Upsher-Smith’s McBride concurred that there’s never been a time when the generics industry has been more competitive. “The industry is seeing extreme pricing compression and fierce competition among competitors, especially offshore players,” he said. “At the same time, there’s increasing interest from legislators for more U.S.-based manufacturing. These two forces often are at odds, but we’re continuing to distinguish ourselves with our consistent product supply.”

a blue and white plane sitting on top of a building
Executives from Upsher-Smith, operating out of Maple Grove, Minn., said the generics industry has never been more competitive.

Looking Ahead
In sizing up the future of the generics space, while industry players are optimistic, they also are cautious, and they have plans to ensure continued growth.

“Companies who have invested in brand products are likely focused on that side of their business because they have more control of their own destiny, but branded prescriptions have their own unique set of challenges,” McBride said. “I don’t think anyone fully appreciated the importance of a solid supply chain, a responsive team and strong customer communication until we all experienced the demands of last year’s pandemic.”

McBride also pointed out that there is an increasing openness toward the use of more biosimilars, which show a lot of promise for the future as regulations and industry adoption attitudes begin to resemble what you currently find in Europe. “Specialty products that come off patent also may drive future growth in generics, since there just aren’t a lot of new small molecules of significance getting approved right now,” he said.
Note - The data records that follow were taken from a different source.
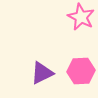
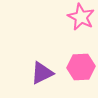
pink hexagon: moved 4 px up
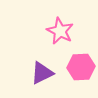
pink star: moved 21 px left, 14 px down
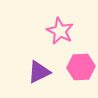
purple triangle: moved 3 px left, 1 px up
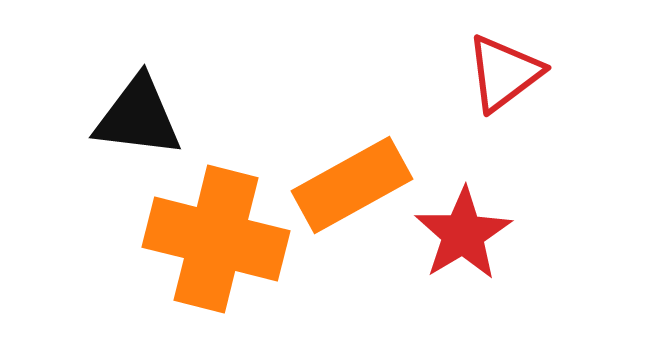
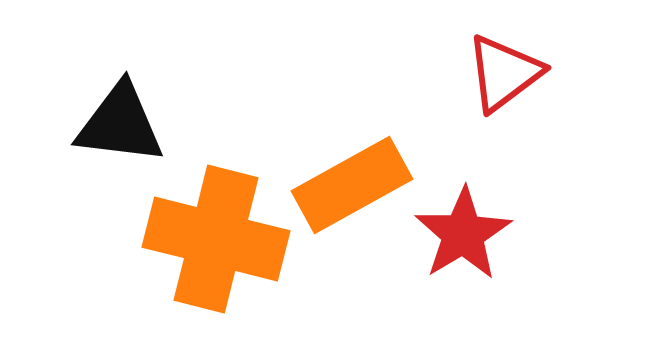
black triangle: moved 18 px left, 7 px down
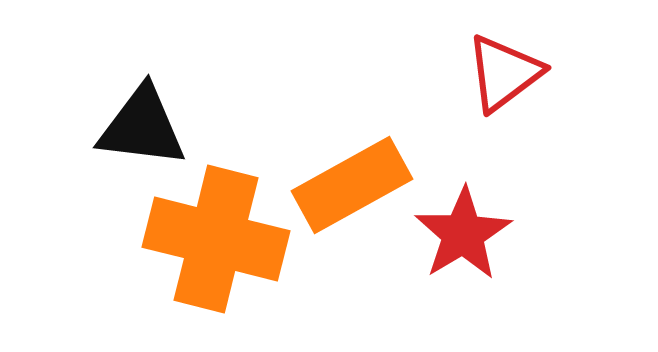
black triangle: moved 22 px right, 3 px down
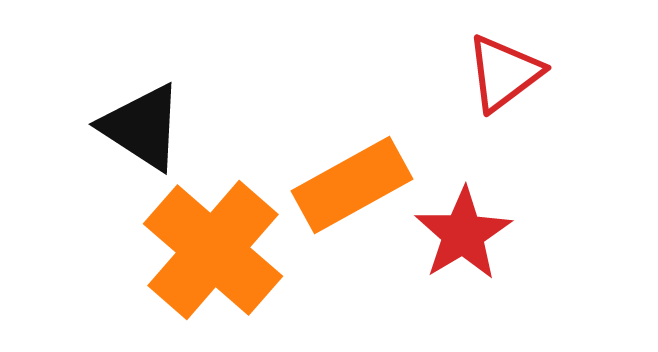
black triangle: rotated 26 degrees clockwise
orange cross: moved 3 px left, 11 px down; rotated 27 degrees clockwise
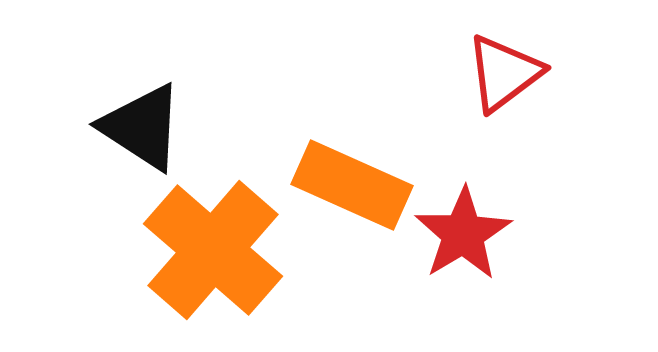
orange rectangle: rotated 53 degrees clockwise
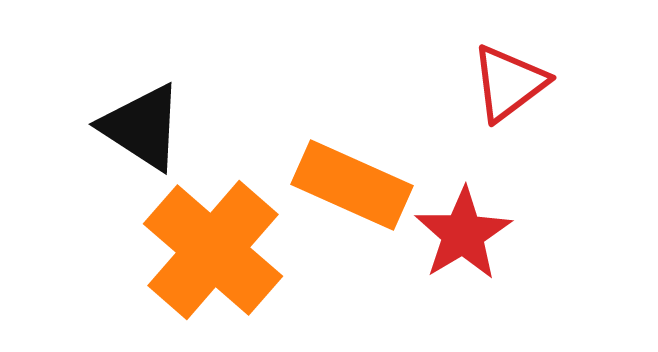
red triangle: moved 5 px right, 10 px down
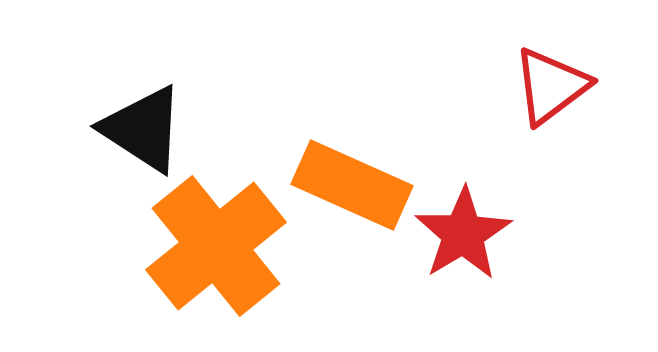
red triangle: moved 42 px right, 3 px down
black triangle: moved 1 px right, 2 px down
orange cross: moved 3 px right, 4 px up; rotated 10 degrees clockwise
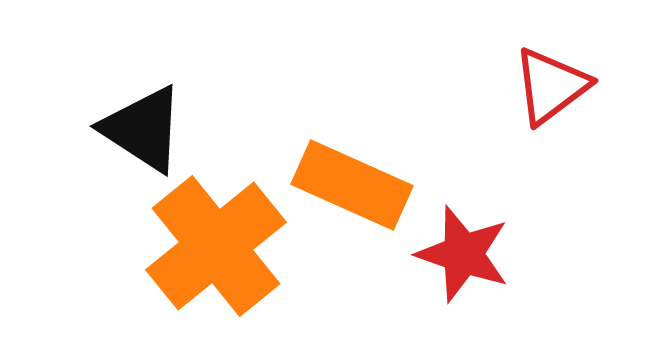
red star: moved 20 px down; rotated 22 degrees counterclockwise
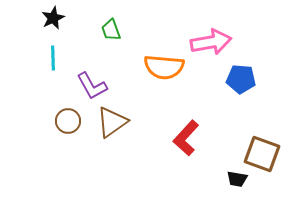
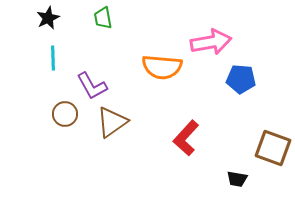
black star: moved 5 px left
green trapezoid: moved 8 px left, 12 px up; rotated 10 degrees clockwise
orange semicircle: moved 2 px left
brown circle: moved 3 px left, 7 px up
brown square: moved 11 px right, 6 px up
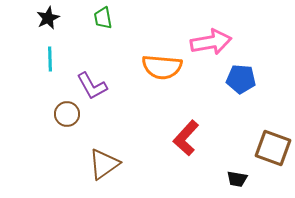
cyan line: moved 3 px left, 1 px down
brown circle: moved 2 px right
brown triangle: moved 8 px left, 42 px down
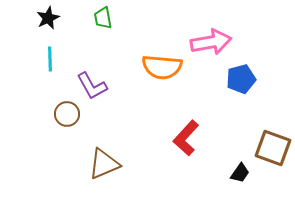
blue pentagon: rotated 20 degrees counterclockwise
brown triangle: rotated 12 degrees clockwise
black trapezoid: moved 3 px right, 6 px up; rotated 65 degrees counterclockwise
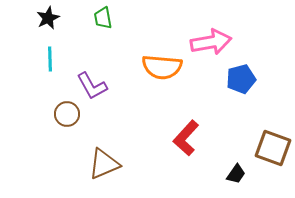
black trapezoid: moved 4 px left, 1 px down
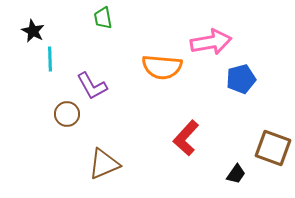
black star: moved 15 px left, 13 px down; rotated 20 degrees counterclockwise
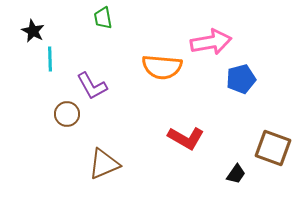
red L-shape: rotated 102 degrees counterclockwise
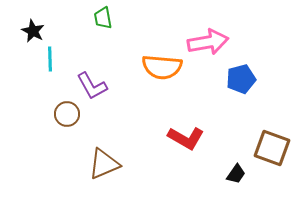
pink arrow: moved 3 px left
brown square: moved 1 px left
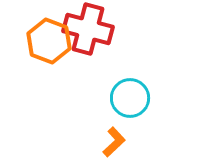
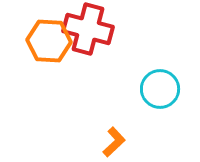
orange hexagon: rotated 18 degrees counterclockwise
cyan circle: moved 30 px right, 9 px up
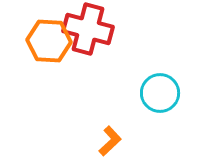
cyan circle: moved 4 px down
orange L-shape: moved 4 px left, 1 px up
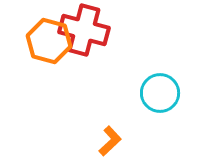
red cross: moved 4 px left, 1 px down
orange hexagon: rotated 12 degrees clockwise
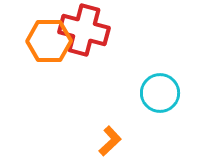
orange hexagon: rotated 15 degrees counterclockwise
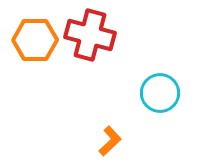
red cross: moved 6 px right, 5 px down
orange hexagon: moved 14 px left, 1 px up
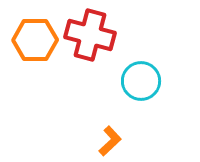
cyan circle: moved 19 px left, 12 px up
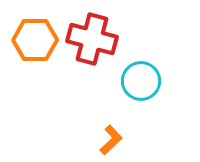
red cross: moved 2 px right, 4 px down
orange L-shape: moved 1 px right, 1 px up
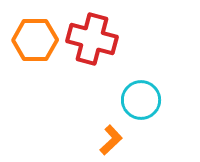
cyan circle: moved 19 px down
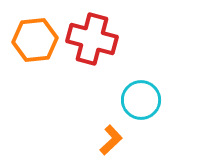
orange hexagon: rotated 6 degrees counterclockwise
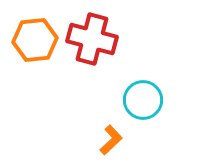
cyan circle: moved 2 px right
Ascend’s Dillaway is realistic and cautious about the future. He noted that with increased competition there is a lot of downward price pressure on traditional solid-dose drugs.

“Given the landscape of consolidation and the advent of the three major buying organizations, it’s not uncommon to have more competitors than customers on given molecules and this is certainly not a good recipe for success,” Dillaway said. “Add on top of that increased costs for serialization, potential opioid taxes and stewardship programs to deal with outdated drug takebacks and the numbers look challenging,” he said.     

Borelli also is aware of the challenges in the current environment and the extraordinary steps generics firms will need to employ to meet customers’ needs. “Generics will continue to be a cornerstone of the pharmaceutical industry,” he said. “Despite some companies seeking to disrupt the industry based on price, the customers’ biggest concern will always be supply. Companies that have made significant, strategic investments and concentrate their attention on their manufacturing partnerships, raw material sourcing and supply chain security will continue to succeed.”

Perhaps McBride summed up what is required of generics companies in the future best: “At the moment, it’s hard to see the end game, but we do know from experience that the generics industry is cyclical,” he said. “There likely will be significant contraction continuing within the industry, given the current fierce competition, and the key to surviving these current challenges is diversification.”